Today was the first time I actually considered staying in Chicago after next year. I love this place, this life. I might not be able to afford to stay in the place I have now, but I could just get a studio or one-bedroom, or, if I can get a better-paying job, I might be able to figure something out. There are law schools in Chicago, if that pans out. If not, there’s plenty of writing to do here, and a community college down the street where I can pile on some extra classes to keep my atrophying brain in gear.

There’s a lot up in the air right now. I don’t know how it’s going to pan out. Usually, I take great comfort in not knowing what’s going to happen. It’s how I know I’m doing the right thing. But here, now, there are so many variables that they’re weighing deeply on me, and I need some time that I don’t have to really figure out what I want over the next couple of years. More and more, I want to throw off the law school idea and run away overseas for another stressful blowout year where I sleep on a mattress on the floor and work a crappy job or live as a poor student… When you realize that the next big birthday is 30, you tend to want to go out and live that crappy poor student life as much as possible with the last decade you’ve got to do it with any respectability.

I don’t know. I don’t know. I suppose that’s what it comes down to: there are a great deal of things I don’t know, and I’ve hit the tipping point where that’s actually starting to matter to me.

Quote of the Day

"Man [sic] cannot live on beer and the Polish smoked sausage in the fridge alone. Sometimes, he must send out for curry." - Empire of Dirt

"Stitching Time" By Stephanie Burgis

Check it out at Fortean Bureau:

"Imagine a farmhouse surrounded by snow. Not a thin layer of soft, flaky whiteness, the kind you might see in more civilized climates--this is Northern Michigan, where the snow falls and falls until it buries the roads, covers the windows, and mounts up before the door. The nearest neighbors are a mile away, impossibly far. Every morning, the men in this scattered community dig their way through to the barn where the livestock are sheltered from the cold. Every winter, some of the wives go mad.

There is a special asylum for these women, and in the spring you can watch the line of farm horses pulling them away in carts, plodding down the familiar road once the snow has finally melted. Women who were mail-order brides from the East Coast, seduced by the idea of family and land. Women who carried on correspondences with lonely Western farmers for years before they took the plunge. Dr. Horace Q. Grace will care for all of them, for a very moderate price. Some of them will return to their husbands, almost cured, by the fall. Others will be less lucky, and then their husbands will start all over again, biting on the tips of their pencils as they try to recollect spelling lessons from long ago. A lonely farmer hopes for a woman’s touch....

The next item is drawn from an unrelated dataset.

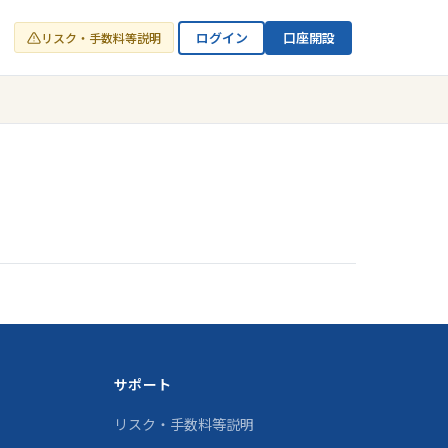
ログイン
口座開設
リスク・手数料等説明
サポート
リスク・手数料等説明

Thank God for the invention of cross-stitch. As the snow mounts up over the window, we count the months of snow: October, November, December, January, February, March, April, May.... Our husbands tunnel out to the barn, and our needles move, silver flashing through endless reams of fabric. Up and down, count over twice.... Samplers that will hang on our walls, covering the inches, more and more of them as the eight months pass. As the clock in the corner (brought from Boston at great expense) ticks away, ticking away the seconds of our lives. As the bright colors spread across the fabric, mimicking our wildness and our despair."